> [Task]: This exercise calls for the line with "How to Consign", the line with "Wicker Furniture", and all lines between them in the material below, output exactly and with no other lines.
-------------------------
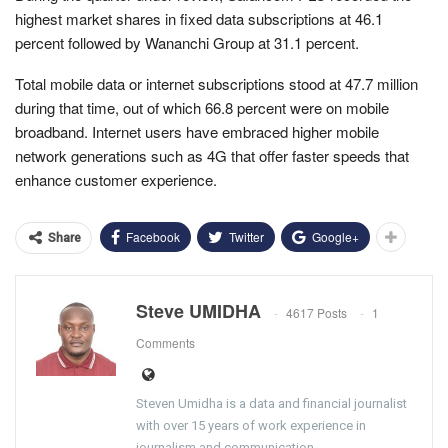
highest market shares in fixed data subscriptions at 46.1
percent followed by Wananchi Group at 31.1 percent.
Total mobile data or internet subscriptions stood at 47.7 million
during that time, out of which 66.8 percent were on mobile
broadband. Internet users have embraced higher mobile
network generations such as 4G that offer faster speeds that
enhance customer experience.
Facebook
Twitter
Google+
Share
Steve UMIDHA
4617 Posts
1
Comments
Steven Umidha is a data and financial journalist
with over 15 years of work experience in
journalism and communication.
-------------------------
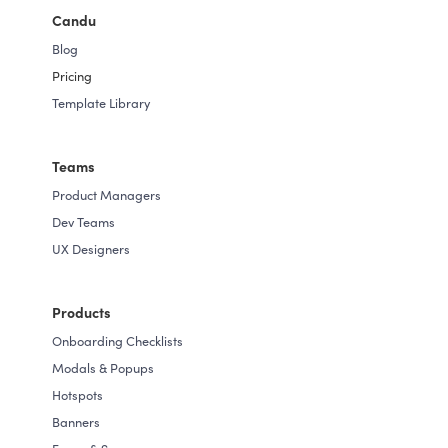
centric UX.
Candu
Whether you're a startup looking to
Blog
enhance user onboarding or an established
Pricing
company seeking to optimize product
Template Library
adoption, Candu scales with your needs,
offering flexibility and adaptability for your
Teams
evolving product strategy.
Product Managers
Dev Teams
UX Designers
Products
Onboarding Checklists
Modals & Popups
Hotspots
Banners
-------------------------
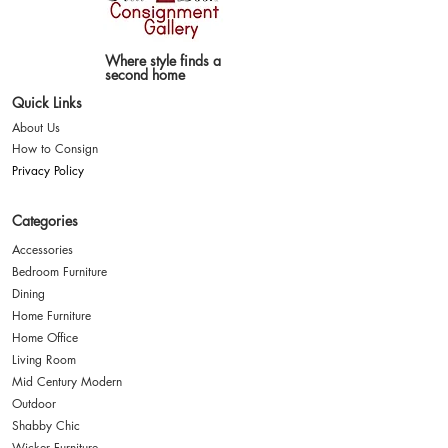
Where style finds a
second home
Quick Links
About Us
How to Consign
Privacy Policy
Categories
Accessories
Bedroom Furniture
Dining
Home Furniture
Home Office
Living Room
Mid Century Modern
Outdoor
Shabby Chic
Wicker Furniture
-------------------------
> [Answer below]:
How to Consign
Privacy Policy
Categories
Accessories
Bedroom Furniture
Dining
Home Furniture
Home Office
Living Room
Mid Century Modern
Outdoor
Shabby Chic
Wicker Furniture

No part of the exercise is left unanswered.